Als die Presse in PNG nach den Juli-Konsultationen kolportierte, man habe sich auf Unabhängigkeit für Bougainville bis 2027 geeinigt (so auch die Interpretation der Bougainville-Seite), dementierte Marape kategorisch: Von Unabhängigkeit sei im Gemeinsamen Communiqué nicht die Rede (das ist korrekt, aber im Anhang wird sehr wohl das Wort Unabhängigkeit benutzt), und 2027 sei bloß ein vorläufiger Termin. Marape sagt klar: »Meine Verantwortung ist es, die Einheit des Landes zu bewahren«. In PNG stehen im nächsten Jahr Wahlen an, und Marape will sich in der Bougainvillle-Frage keine Blöße geben. Als neue Verzögerungstaktik fordert die PNG-Seite nunmehr, dass es überall in PNG Konsultationen über das Referendumsergebnis geben müsse. Es ist offensichtlich, dass nach dem Willen der PNG-Regierung vor den Wahlen 2022 nichts mehr passieren soll.
Während die politischen Verhandlungen stocken, mobilisiert das ABG die eigene Bevölkerung in einer »Independence-Ready«-Kampagne. Alle Wahlkreise Bougainvilles sollen Aktivitäten entfalten, um sich – wie Toroama es formuliert – »wirtschaftlich, sozial, politisch und spirituell bereit zu machen für die Unabhängigkeit (…) Ihr habt für die Unabhängigkeit gestimmt, jetzt ist es an der Zeit, dass ihr zeigt, dass ihr dazu fähig seid«. Mit der Kampagne wird die Basis mobilisiert, die Menschen können selber aktiv werden und sehen, dass sich etwas bewegt (auch wenn sich auf der politischen Ebene kaum etwas bewegt), und es kann der Druck auf PNG verstärkt werden.
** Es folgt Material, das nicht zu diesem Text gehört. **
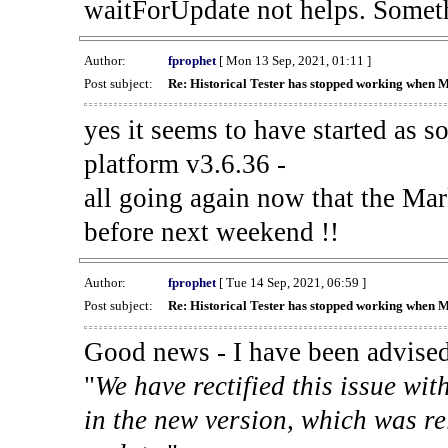
waitForUpdate not helps. Someth
Author:
fprophet
[ Mon 13 Sep, 2021, 01:11 ]
Post subject:
Re: Historical Tester has stopped working when 
yes it seems to have started as 
platform v3.6.36 -
all going again now that the Mark
before next weekend !!
Author:
fprophet
[ Tue 14 Sep, 2021, 06:59 ]
Post subject:
Re: Historical Tester has stopped working when 
Good news - I have been advised
"
We have rectified this issue wit
in the new version, which was re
Diese Mobilisierung ist die zweite Säule im Drei-Säulen-Konzept des ABG für die Unabhängigkeit. Die erste Säule sind die Verhandlungen mit der PNG-Seite, und die dritte Säule ist die Organisierung internationaler Unterstützung. Diese Säule ist bisher wenig entwickelt, soll nun aber ausgebaut werden. Es bleibt abzuwarten, wie die »internationale Gemeinschaft«, die Hohepriester der Demokratie und des Selbstbestimmungsrechts der Völker, sich verhalten werden. Immerhin kann sich Bougainville auf ein demokratisches Votum von 97,8 Prozent berufen.